The memorandum provides a formal channel through which Islington Council can call on Muslim Aid for assistance in the event of an emergency, alongside other charities such as the British Red Cross. The aim of the partnership is to provide rapid humanitarian assistance, assisting vulnerable people during and following a major incident or civil contingency.
It is believed to be the first time a local authority in the UK has formalised an emergency planning and assistance agreement with a Muslim faith-based organisation.
Under the memorandum, Islington Council has agreed to provide training to Muslim Aid staff on aspects of emergency planning that relate to UK emergency response, such as setting up rest centres, communication during critical incidents and resource management. Muslim Aid staff will also be invited to join multi-agency emergency response exercises to test and develop the borough’s humanitarian response.

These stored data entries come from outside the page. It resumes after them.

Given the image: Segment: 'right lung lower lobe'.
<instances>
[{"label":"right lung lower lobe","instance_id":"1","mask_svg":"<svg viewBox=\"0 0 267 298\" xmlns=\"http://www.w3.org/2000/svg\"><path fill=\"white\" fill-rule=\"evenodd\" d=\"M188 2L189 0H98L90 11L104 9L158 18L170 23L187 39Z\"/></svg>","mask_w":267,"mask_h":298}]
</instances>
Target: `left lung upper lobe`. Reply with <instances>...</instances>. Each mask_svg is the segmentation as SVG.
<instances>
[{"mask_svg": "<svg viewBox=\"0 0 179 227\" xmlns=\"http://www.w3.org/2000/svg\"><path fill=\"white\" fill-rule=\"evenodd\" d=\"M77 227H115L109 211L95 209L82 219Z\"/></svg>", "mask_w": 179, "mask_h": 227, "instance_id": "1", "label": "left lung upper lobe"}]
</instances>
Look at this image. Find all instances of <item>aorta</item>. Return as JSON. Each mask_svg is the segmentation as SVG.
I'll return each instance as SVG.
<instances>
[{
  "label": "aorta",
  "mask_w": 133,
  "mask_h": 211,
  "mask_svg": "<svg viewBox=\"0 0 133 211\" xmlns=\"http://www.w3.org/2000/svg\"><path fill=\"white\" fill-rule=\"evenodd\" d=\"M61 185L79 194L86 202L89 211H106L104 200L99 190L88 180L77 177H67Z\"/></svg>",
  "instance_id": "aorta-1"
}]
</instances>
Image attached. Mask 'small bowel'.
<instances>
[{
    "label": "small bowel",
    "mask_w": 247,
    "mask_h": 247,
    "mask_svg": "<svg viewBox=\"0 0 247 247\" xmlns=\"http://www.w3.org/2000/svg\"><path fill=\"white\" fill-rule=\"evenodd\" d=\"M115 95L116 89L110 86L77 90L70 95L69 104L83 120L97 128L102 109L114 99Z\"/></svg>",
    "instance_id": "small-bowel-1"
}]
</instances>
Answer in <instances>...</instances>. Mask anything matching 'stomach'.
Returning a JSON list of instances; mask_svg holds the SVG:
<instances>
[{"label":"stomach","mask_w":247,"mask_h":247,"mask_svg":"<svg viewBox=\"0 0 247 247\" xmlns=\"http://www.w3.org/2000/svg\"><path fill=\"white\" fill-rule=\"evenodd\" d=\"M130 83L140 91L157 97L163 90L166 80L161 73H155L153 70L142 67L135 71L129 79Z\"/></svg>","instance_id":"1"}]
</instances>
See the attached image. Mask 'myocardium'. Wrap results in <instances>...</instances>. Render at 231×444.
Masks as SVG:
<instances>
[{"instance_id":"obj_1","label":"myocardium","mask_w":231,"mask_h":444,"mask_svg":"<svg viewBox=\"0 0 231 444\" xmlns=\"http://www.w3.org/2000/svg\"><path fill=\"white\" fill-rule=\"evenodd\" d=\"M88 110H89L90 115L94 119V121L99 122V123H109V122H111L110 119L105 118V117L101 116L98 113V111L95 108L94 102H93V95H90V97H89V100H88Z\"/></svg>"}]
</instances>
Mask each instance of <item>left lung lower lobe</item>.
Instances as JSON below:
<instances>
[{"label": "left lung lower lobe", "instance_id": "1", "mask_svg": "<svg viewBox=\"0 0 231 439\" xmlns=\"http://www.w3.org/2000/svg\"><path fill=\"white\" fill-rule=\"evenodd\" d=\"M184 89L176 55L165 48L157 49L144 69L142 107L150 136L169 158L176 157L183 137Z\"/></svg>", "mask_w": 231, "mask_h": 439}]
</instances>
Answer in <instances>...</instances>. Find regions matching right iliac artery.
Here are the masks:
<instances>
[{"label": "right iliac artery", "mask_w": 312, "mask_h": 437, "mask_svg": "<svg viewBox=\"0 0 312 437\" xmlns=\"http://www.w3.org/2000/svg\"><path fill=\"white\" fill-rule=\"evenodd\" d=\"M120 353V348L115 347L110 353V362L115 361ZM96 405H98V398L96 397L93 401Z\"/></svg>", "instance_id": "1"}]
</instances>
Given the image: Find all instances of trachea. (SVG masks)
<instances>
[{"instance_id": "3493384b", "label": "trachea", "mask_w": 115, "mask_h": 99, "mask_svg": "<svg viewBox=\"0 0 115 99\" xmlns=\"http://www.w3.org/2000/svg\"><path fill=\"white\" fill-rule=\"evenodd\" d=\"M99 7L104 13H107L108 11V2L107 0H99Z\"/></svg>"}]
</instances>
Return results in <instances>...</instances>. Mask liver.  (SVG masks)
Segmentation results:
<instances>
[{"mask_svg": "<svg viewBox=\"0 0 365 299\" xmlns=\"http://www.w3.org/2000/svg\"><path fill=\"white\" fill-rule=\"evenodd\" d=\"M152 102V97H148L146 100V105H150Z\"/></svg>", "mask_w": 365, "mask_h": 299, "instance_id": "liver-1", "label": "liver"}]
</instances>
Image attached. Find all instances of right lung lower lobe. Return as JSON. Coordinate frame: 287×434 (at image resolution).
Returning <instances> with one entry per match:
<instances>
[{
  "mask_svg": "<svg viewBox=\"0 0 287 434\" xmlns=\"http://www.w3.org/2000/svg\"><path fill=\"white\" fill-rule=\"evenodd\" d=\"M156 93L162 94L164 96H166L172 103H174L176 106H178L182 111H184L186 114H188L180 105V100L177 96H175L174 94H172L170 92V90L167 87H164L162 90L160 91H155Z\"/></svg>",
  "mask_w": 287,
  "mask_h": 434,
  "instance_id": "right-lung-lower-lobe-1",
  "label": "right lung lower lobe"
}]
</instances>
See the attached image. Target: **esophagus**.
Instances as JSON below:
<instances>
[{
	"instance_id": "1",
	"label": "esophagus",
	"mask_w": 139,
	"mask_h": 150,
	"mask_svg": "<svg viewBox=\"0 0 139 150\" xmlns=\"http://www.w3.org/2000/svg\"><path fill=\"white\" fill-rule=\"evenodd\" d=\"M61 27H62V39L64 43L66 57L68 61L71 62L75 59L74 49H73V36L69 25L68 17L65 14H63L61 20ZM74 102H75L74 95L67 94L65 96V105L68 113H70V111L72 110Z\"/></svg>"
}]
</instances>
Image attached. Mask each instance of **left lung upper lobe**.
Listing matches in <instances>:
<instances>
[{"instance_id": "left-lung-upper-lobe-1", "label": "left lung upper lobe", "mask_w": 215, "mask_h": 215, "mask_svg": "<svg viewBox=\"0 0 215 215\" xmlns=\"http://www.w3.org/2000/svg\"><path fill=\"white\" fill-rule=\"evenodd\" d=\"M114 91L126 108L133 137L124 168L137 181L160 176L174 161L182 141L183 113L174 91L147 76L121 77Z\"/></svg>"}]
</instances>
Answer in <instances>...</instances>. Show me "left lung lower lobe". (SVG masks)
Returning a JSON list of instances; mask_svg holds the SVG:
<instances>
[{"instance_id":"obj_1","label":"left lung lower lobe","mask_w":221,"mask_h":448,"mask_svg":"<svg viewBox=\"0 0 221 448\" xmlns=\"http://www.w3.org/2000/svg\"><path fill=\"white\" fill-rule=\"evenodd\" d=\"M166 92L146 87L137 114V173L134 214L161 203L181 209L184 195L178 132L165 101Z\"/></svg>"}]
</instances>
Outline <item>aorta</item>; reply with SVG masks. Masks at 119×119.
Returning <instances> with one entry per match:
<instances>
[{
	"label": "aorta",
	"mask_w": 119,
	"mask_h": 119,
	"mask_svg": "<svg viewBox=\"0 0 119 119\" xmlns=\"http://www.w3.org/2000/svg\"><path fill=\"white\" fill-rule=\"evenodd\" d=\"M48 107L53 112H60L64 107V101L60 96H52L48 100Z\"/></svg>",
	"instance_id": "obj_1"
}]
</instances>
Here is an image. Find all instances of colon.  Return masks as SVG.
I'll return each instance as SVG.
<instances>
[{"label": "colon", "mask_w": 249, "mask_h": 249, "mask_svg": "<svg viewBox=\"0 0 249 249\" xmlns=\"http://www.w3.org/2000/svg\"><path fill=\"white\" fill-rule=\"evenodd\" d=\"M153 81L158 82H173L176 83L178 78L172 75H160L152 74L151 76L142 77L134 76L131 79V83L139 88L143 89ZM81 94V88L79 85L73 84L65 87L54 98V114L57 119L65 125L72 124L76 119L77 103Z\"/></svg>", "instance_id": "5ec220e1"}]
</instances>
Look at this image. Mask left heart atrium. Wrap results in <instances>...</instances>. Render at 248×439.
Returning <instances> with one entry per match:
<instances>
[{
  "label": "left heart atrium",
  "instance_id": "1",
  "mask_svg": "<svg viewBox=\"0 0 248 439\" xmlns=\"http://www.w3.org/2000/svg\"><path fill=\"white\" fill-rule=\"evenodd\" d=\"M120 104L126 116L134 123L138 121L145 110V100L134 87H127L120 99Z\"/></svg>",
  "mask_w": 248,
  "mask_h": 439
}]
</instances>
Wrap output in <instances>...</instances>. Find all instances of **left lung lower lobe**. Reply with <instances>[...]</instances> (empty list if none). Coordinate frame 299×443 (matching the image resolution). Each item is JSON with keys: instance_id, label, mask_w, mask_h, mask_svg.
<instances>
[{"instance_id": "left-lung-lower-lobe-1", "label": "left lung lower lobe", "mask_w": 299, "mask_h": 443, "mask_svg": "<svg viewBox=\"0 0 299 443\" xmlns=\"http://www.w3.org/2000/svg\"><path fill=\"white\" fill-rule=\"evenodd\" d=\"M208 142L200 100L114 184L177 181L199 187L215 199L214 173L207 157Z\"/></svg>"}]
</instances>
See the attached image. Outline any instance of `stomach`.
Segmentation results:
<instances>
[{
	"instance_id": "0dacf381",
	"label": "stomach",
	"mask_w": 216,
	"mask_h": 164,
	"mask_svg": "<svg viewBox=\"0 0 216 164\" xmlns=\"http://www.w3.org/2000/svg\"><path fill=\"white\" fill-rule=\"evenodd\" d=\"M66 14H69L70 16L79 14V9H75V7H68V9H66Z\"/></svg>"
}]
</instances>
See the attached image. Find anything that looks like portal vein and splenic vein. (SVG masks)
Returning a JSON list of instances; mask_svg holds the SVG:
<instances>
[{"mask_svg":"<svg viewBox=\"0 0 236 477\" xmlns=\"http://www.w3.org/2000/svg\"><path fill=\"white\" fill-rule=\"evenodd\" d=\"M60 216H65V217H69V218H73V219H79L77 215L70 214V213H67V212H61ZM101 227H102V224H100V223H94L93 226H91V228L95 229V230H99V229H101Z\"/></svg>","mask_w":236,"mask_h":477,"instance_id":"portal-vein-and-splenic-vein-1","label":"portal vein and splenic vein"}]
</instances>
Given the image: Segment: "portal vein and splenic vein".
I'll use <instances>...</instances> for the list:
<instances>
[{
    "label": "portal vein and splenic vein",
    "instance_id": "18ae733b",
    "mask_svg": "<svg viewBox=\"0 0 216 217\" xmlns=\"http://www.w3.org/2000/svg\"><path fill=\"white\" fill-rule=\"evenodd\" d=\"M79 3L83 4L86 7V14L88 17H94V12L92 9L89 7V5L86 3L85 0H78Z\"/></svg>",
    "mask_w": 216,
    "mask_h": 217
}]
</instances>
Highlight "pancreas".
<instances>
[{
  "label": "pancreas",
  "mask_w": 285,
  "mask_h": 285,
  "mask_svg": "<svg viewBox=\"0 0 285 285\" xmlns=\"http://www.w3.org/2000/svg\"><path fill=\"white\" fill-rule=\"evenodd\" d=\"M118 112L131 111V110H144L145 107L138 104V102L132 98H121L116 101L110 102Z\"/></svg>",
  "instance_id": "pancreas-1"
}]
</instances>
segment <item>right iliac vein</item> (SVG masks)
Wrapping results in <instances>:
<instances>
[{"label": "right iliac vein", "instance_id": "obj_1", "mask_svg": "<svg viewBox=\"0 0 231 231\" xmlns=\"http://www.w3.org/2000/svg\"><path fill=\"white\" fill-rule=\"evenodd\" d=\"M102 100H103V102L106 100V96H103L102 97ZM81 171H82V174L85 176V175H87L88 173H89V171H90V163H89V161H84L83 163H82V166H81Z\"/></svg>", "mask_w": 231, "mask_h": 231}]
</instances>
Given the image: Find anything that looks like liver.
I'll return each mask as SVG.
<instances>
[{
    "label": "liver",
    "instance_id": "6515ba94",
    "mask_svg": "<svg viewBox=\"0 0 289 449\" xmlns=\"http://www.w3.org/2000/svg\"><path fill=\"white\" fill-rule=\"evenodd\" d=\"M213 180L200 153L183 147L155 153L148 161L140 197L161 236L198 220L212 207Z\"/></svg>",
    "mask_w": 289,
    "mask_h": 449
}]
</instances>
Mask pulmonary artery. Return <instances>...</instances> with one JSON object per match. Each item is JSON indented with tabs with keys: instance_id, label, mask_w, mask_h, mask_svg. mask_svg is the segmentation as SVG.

Muslim Aid was one of several charities which played a vital role in the response to the Grenfell disaster, with its volunteers and staff distributing food, clothing and cash grants, organising meals, arranging accommodation and providing vital emotional support for those affected.
Cllr Andy Hull, Islington Council’s Executive Member for Finance, Performance & Community Safety, said:
“During a major incident, the council and emergency services have our hands fairly full managing the situation as it evolves. That’s why it’s vitally important that we work with trusted partners in the voluntary and community sector to help provide both immediate and ongoing assistance to those affected.
“The council works with some impressive charity and community partners to plan and prepare for emergencies. Muslim Aid has been working in Islington for many years now and we are delighted to make the most of their dedication and experience.
“Islington has a proud history of coming together as a community in the wake of serious incidents. We are stronger together, and we look after each other around here.”
CEO of Muslim Aid, Jehangir Malik OBE, said:
“The voluntary sector, including faith-based organisations, need to be at the frontline of delivery during emergencies because of their understanding of and relationship with the communities on the ground. Muslim Aid has seen the importance of faith-sensitive and trusted care in the harrowing days of the Grenfell fire and responding to floods and other crises.
“We are pleased that Islington Council is now planning ahead and including Muslim Aid so that, should disaster strike, Muslim Aid staff and volunteers can play our part alongside other voluntary agencies, relevant professional support and public servants.”